EXCERPTED RECORDS Start Marker
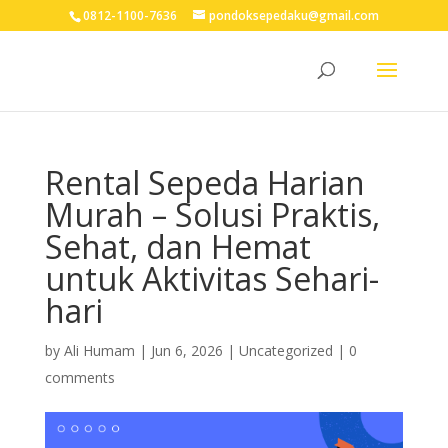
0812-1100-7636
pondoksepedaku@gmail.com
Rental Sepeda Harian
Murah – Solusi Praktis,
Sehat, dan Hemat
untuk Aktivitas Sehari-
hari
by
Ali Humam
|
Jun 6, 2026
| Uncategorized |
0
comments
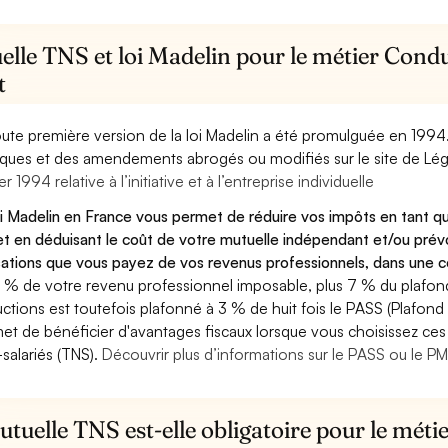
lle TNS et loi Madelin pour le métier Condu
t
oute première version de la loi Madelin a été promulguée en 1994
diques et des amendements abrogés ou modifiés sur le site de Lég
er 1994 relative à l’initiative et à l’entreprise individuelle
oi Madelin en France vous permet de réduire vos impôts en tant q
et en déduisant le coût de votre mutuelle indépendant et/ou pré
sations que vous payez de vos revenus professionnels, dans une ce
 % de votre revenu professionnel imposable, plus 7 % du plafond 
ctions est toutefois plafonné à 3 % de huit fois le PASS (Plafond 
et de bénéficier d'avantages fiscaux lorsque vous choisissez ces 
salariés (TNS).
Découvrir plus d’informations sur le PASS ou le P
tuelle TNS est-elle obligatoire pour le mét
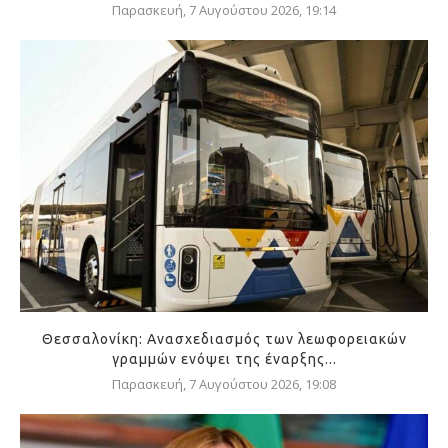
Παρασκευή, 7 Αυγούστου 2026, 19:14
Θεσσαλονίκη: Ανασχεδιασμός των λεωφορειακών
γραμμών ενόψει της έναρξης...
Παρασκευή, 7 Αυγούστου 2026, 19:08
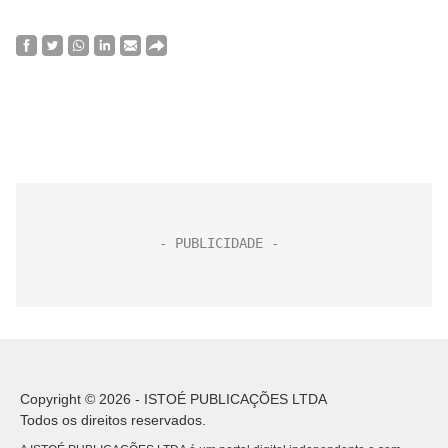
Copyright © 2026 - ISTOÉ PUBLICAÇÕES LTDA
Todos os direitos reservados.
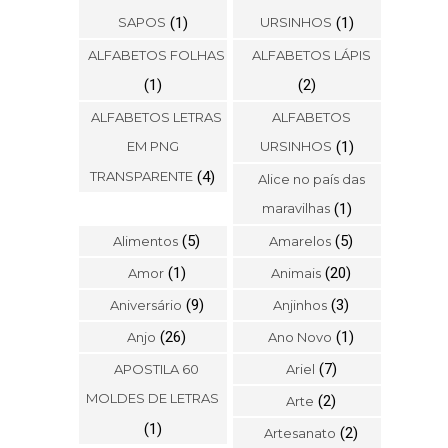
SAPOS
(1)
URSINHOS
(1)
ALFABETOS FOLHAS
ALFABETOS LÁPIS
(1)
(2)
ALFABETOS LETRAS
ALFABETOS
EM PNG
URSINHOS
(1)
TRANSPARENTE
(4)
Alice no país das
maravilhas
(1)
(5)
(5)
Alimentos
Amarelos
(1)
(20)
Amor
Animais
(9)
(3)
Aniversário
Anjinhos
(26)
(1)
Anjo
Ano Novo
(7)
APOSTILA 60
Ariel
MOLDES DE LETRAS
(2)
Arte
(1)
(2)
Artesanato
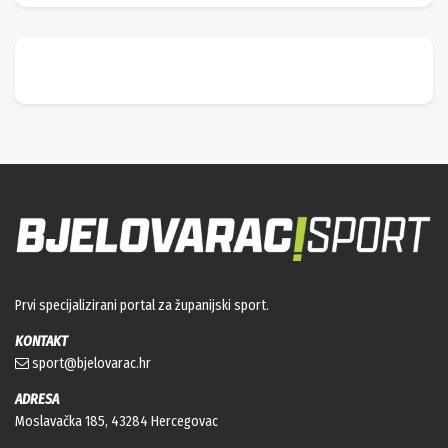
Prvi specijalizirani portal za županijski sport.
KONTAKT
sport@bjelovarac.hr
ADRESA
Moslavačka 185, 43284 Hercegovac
EXCERPTED RECORDS End Marker
**WHAT THIS TASK INVOLVES:** If a line in the records above holds the string "Αυγούστου", copy it out.

**WRITTEN REPLY:**
Παρασκευή, 7 Αυγούστου 2026, 19:14
Παρασκευή, 7 Αυγούστου 2026, 19:08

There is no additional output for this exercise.